Schweitzer did not return to his hospital in Gabon again until 1923. During that time, the lumber industry had come to Gabon. The natives had been hired to cut down the great trees there and to run a sawmill. They were then living in company-owned housing and they were being fed European-type food. In this brief period of ten years, many of the natives now had cancer and were dying of it.
Schweitzer was not the only one to report a freedom from cancer among the African natives who lived out of contact with Europeans. In the British Medical Journal in June and July of 1923, then were three letters from English doctors in Africa reporting on the freedom from cancer among the natives there. (1-3)
The diet of these African natives had a very low iron content and they had a hemoglobin of close to 10. In the USA when hemoglobin gets under 13, most often patients are given iron.
Dr. Maria de Sousa for years, was with the Sloan-Kettering Institute for Cancer Research. She is notable for her work on how immunosuppressive are excess body iron stores and hence cancer-causing. I had a report in Medical Hypotheses, 1984 13, pp 119-121 with the title "Do We Get Too Much Iron?" In it is told the de Sousa story. She says in the process of evolution our white cells which can detect cancer cells and kill them and harmful bacteria also, have learned to be attracted to bacteria by the iron in them. The iron content of bacteria is much higher than it is in human cells. So we have the case of our white cells that kill cancer cells being attracted to body iron stores, thinking that body iron stores are bacteria. By this process our cancer-killing white cells are not free to attack and kill cancer cells. This is the basis of the immunosuppression of too much iron.

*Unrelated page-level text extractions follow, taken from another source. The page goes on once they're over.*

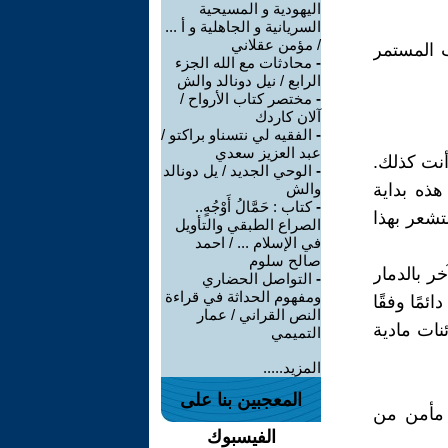
اليهودية و المسيحية
السريانية و الجاهلية و أ ...
/ مؤمن عقلاني
 المستمر
-
محادثات مع الله الجزء
الرابع / نيل دونالد والش
-
مختصر كتاب الأرواح /
آلان كاردك
-
الفقيه لي نتسناو براكتو /
عبد العزيز سعدي
 أنت كذلك.
-
الوحي الجديد / يل دونالد
ذه بداية
والش
-
كتاب : حَمَّالُ أَوْجُهٍ..
تشعر بهذا
الصراع الطبقي والتأويل
في الإسلام ... / احمد
صالح سلوم
خر بالدمار
-
التواصل الحضاري
ومفهوم الحداثة في قراءة
مًا وفقًا
النص القراني / عمار
نات مادية
التميمي
المزيد.....
المعجبين بنا على
 مأمن من
الفيسبوك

In the USA we get much iron in red meat but then also we get more iron added to bread and food made from wheat. We also get a lot of iron in vitamin pills.

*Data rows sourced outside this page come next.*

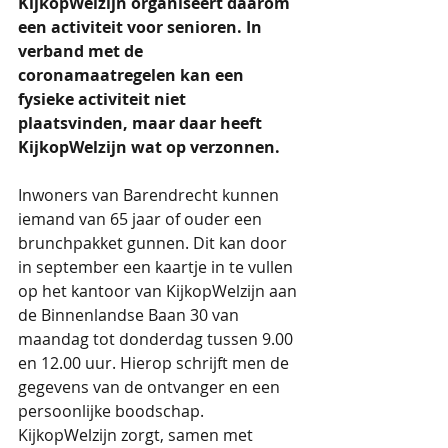
KijkopWelzijn organiseert daarom 
een activiteit voor senioren. In 
verband met de 
coronamaatregelen kan een 
fysieke activiteit niet 
plaatsvinden, maar daar heeft 
KijkopWelzijn wat op verzonnen.
Inwoners van Barendrecht kunnen 
iemand van 65 jaar of ouder een 
brunchpakket gunnen. Dit kan door 
in september een kaartje in te vullen 
op het kantoor van KijkopWelzijn aan 
de Binnenlandse Baan 30 van 
maandag tot donderdag tussen 9.00 
en 12.00 uur. Hierop schrijft men de 
gegevens van de ontvanger en een 
persoonlijke boodschap. 
KijkopWelzijn zorgt, samen met 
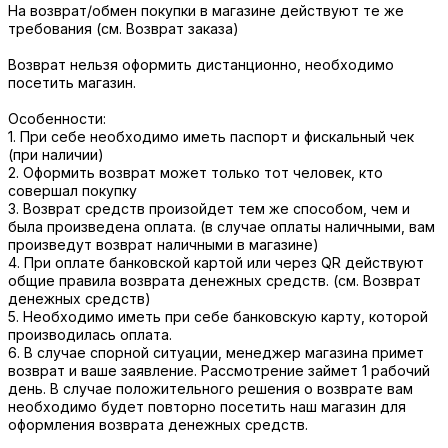
На возврат/обмен покупки в магазине действуют те же
требования (см. Возврат заказа)
Возврат нельзя оформить дистанционно, необходимо
посетить магазин.
Особенности:
1. При себе необходимо иметь паспорт и фискальный чек
(при наличии)
2. Оформить возврат может только тот человек, кто
совершал покупку
3. Возврат средств произойдет тем же способом, чем и
была произведена оплата. (в случае оплаты наличными, вам
произведут возврат наличными в магазине)
4. При оплате банковской картой или через QR действуют
общие правила возврата денежных средств. (см. Возврат
денежных средств)
5. Необходимо иметь при себе банковскую карту, которой
производилась оплата.
6. В случае спорной ситуации, менеджер магазина примет
возврат и ваше заявление. Рассмотрение займет 1 рабочий
день. В случае положительного решения о возврате вам
необходимо будет повторно посетить наш магазин для
оформления возврата денежных средств.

I think that de Sousa may have wanted to treat cancer patients by maintaining them on a very low iron diet. In any event de Sousa returned to her native Portugal to the University of Oporto. In The New England Journal of Medicine, 1989:320(15) 1012 she had a letter with the title of "Body Iron Stores and Risk of Cancer." In her letter she had reported that children with leukemia have a longer survival when maintained on a low iron diet.
The very low iron in the diet of the vegetarian natives in Gabon in 1913 may have played a part in their freedom from cancer.

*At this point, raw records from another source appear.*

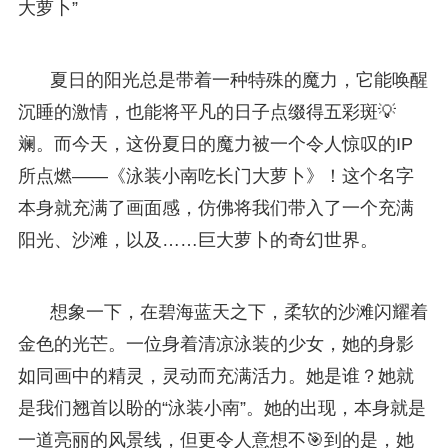
大萝卜”
夏日的阳光总是带着一种特殊的魔力，它能唤醒
沉睡的激情，也能将平凡的日子点缀得五彩斑💡
斓。而今天，这份夏日的魔力被一个令人惊叹的IP
所点燃——《泳装小南吃长门大萝卜》！这个名字
本身就充满了画面感，仿佛将我们带入了一个充满
阳光、沙滩，以及……巨大萝卜的奇幻世界。
想象一下，在碧海蓝天之下，柔软的沙滩闪耀着
金色的光芒。一位身着清凉泳装的少女，她的身影
如同画中的精灵，灵动而充满活力。她是谁？她就
是我们翘首以盼的“泳装小南”。她的出现，本身就是
一道亮丽的风景线，但更令人意想不🎯到的是，她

It is not altogether nebulous to suggest that the cyanide bearing nitriloside in cassava may have been, in part, responsible for the freedom from cancer, as well, among these African natives.
Let us now examine a report by the late Keith Brewer, PhD. He had established the A. Keith Brewer International Science Library, which has been fostering cesium treatment of cancer.
He has reported on the Hopi and Pueblo Indians of Arizona. These Indians as of 1940, were essentially free from cancer. The basic food in their diet was blue Indian corn, melons from which the seeds were a major part of diet and fruit. They converted the corn to cornmeal, to which they added the ash obtained by burning the green chamisa leaves. The soil where they lived in Arizona is of volcanic origin and is high in cesium, rubidium, calcium and potassium. Their blue corn is high in these four elements but by burning the leaves of the chamisa plant and by adding the ash to their corn meal, the Hopi diet had about 35 times as much of these four elements as is in the diet of the US population.
Brewer has held that the high content of cesium, rubidium and potassium in the Hopi diet was responsible for the near freedom frm cancer among them.